In almost every sports bar there sits a lonely old-timer who, if
you let him, will preach you a sermon about the athletes of
yesteryear. Back when athletic shoes were known simply as
sneakers, he'll say, and agent was another word for spy,
ballplayers gave their all without pay, slept only with their
wives and took no stimulant stronger than chocolate milk. You can
stop this sermon almost before it starts by mentioning one name:
Jack Molinas.

Sports has rarely seen a more poisonous combination of talent and
vice. Though Molinas played only half an NBA season (with the
Fort Wayne Pistons, in 1953-54), he was, according to former NBA
coach Hubie Brown, "flat out, one of the best players ever." His
hook shot was lethal, and, says his Pistons teammate Don Meineke,
Molinas was the NBA's "first forward who could handle the ball as
well as a guard." He was also a Columbia graduate with a genius
IQ who breezed through law school in his spare time and played
the stock market like a violin.

But Rosen's remarkably detailed book--based partly on a
manuscript that Molinas was working on before his death--proves
that Molinas's greatest gift was for self-destruction. He was
both sick and evil, not necessarily in that order, and truly
loved only one thing: gambling. Molinas preferred to wager on
sports but would take bets on anything else, including,
literally, which raindrop would be first to fall from a window
sill. As a player he began shaving points as early as high
school, and was only 21 when he was bounced from the NBA for
betting violations, including wagering on his own team. Over the
next two decades he fixed countless games, making fortunes for
bookmakers and for himself, which he wasted in orgies of spending.

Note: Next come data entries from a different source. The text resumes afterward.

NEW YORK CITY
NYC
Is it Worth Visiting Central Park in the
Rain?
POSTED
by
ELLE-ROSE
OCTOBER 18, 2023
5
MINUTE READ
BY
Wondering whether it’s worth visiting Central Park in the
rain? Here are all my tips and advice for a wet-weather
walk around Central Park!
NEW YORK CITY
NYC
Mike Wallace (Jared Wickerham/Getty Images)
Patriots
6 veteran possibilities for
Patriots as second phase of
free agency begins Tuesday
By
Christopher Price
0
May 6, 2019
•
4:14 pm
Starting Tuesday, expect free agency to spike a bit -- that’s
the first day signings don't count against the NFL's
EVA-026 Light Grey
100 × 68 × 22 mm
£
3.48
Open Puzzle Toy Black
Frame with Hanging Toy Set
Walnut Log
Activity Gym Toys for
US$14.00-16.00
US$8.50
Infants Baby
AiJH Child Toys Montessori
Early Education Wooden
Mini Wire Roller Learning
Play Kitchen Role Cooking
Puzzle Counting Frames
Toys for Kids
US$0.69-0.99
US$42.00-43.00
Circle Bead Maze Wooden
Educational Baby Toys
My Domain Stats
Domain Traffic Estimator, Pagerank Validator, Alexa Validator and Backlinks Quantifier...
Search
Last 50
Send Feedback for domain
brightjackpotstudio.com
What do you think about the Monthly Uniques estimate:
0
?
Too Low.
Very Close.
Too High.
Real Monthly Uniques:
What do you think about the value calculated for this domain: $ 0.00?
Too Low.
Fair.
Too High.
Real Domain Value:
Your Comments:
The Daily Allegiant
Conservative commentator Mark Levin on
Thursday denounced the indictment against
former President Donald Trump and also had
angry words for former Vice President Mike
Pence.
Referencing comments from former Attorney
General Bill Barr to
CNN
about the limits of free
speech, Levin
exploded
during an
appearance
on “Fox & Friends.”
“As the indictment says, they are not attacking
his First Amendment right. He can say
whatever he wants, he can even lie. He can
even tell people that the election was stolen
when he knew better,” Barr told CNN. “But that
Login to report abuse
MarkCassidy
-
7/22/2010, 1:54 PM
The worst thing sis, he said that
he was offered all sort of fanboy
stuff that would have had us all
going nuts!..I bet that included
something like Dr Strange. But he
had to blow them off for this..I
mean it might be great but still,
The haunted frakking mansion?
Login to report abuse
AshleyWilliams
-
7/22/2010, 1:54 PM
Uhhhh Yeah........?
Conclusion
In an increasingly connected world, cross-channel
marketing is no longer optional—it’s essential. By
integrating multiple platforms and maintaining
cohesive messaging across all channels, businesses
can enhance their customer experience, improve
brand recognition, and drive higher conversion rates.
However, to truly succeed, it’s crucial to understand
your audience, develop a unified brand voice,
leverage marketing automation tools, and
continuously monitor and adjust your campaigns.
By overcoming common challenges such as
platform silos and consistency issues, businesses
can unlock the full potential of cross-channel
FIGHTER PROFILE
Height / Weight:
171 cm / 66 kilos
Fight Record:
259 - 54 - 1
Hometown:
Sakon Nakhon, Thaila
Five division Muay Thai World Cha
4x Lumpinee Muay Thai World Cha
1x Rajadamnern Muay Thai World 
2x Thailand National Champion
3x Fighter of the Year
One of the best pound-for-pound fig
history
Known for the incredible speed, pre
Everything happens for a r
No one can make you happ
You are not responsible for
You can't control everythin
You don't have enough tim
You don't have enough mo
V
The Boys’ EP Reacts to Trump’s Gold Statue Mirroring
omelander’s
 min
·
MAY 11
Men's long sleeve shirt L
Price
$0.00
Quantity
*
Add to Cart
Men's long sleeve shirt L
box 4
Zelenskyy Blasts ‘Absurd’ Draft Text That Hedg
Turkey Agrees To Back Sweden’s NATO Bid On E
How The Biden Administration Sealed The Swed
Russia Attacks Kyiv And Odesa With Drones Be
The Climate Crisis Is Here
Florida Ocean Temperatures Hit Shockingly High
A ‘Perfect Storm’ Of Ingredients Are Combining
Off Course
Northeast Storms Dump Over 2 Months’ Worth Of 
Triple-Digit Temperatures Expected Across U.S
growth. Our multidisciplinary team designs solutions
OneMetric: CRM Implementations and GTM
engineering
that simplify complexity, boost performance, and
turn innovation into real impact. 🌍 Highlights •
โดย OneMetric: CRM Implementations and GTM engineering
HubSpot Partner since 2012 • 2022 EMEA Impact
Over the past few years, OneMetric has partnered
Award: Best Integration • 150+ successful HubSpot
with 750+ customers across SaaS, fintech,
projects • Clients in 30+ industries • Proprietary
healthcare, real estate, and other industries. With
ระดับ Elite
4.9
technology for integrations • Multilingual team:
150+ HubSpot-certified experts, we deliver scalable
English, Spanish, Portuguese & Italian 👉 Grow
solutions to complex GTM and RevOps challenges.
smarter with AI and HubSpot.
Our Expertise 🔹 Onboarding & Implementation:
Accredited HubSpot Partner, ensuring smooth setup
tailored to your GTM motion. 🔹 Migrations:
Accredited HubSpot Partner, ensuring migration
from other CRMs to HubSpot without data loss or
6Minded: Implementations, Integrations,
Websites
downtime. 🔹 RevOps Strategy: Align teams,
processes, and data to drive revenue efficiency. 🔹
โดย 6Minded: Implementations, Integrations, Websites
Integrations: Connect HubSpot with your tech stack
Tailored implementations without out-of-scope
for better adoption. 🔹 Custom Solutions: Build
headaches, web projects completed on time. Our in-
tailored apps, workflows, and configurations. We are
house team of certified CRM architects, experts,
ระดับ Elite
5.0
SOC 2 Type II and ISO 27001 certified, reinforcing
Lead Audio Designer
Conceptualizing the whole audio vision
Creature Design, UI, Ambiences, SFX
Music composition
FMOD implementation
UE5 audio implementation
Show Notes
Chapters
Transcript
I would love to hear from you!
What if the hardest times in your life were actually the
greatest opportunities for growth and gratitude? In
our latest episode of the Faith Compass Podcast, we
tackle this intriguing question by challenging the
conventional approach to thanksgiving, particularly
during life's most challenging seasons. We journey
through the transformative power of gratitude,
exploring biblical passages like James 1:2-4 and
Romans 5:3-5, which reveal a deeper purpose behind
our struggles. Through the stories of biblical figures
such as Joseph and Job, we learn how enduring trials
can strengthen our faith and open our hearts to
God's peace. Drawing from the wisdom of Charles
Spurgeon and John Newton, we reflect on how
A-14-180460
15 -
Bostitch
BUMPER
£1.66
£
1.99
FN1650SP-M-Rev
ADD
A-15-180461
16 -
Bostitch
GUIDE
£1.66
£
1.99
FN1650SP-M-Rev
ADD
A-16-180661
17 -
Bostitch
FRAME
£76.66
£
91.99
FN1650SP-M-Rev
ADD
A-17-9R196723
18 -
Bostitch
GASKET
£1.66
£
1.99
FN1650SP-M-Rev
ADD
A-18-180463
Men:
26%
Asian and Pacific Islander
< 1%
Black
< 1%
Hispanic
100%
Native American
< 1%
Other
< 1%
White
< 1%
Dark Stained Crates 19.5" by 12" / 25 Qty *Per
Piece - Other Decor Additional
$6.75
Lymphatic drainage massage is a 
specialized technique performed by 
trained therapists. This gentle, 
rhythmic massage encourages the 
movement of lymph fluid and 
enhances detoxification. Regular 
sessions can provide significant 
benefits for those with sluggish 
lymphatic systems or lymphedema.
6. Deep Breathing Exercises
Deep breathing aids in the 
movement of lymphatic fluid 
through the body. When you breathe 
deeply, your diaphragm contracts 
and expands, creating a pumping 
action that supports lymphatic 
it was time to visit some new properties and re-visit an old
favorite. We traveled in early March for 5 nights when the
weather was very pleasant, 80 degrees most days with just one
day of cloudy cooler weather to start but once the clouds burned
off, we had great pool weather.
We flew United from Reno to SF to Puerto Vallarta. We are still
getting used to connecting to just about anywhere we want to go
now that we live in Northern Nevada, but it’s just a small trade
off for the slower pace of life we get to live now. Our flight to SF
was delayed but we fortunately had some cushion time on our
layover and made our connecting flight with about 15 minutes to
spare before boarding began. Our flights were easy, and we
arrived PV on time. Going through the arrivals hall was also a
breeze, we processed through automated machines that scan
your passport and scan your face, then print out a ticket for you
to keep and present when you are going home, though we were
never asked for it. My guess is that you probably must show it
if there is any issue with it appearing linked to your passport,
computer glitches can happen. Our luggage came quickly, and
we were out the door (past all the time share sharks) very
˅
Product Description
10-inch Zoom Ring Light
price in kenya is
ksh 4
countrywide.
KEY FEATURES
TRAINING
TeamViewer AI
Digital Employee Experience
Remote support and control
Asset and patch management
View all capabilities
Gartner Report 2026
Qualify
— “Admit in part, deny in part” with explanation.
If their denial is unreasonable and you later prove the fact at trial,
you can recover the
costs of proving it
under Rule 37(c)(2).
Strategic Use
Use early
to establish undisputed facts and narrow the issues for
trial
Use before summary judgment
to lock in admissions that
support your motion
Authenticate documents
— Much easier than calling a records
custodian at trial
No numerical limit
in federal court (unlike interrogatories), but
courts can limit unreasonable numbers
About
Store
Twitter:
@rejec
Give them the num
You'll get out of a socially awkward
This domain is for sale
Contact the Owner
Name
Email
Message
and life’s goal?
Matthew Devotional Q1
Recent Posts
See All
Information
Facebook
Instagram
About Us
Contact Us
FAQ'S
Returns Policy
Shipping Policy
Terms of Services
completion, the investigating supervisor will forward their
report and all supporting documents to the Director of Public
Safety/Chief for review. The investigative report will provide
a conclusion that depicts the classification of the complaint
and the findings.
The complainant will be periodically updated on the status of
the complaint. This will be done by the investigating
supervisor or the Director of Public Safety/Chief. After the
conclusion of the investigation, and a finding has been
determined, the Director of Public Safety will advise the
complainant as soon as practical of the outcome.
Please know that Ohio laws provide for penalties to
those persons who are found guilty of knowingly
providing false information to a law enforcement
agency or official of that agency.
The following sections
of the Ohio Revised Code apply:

Sometimes, Molinas bragged, he would arrange to have athletes
drugged on game day. More often he would seek out young guys who
were, as he put it, "not only outstanding players but also in
financial difficulties." Nothing delighted him more than to
discover a college kid who was struggling to pay the medical
bills for his wife's miscarriage or his baby brother's cerebral
palsy, to give but two examples. Molinas and pals would soften up
these players with 10s and 20s and then talk them into throwing a
game. If a life was ruined in the process, who cared?

Yet Molinas's brilliance and charm make him an entrancing
character--think Tony Soprano with a basketball--and Rosen's
book reads more like a novel than a biography. No Hollywood
screenwriter could have drawn him more colorfully. After a
much-deserved stint in prison, Molinas went into the pornography
business, producing such masterpieces as Caught in the Can and
Lord Farthingay's Holiday. Even his death seems scripted: In
1975 he was shot in the back of the head, almost certainly at
the behest of the mob.

Rosen leaves only one question unanswered: Could Molinas have
been saved? Had he gotten help for his gambling problem, would he
be alive today, perhaps with a plaque in the Hall of Fame? For
Rosen the answer is no--he condemns Molinas as a "villain." From
the grim portrait he paints, it's hard not to agree.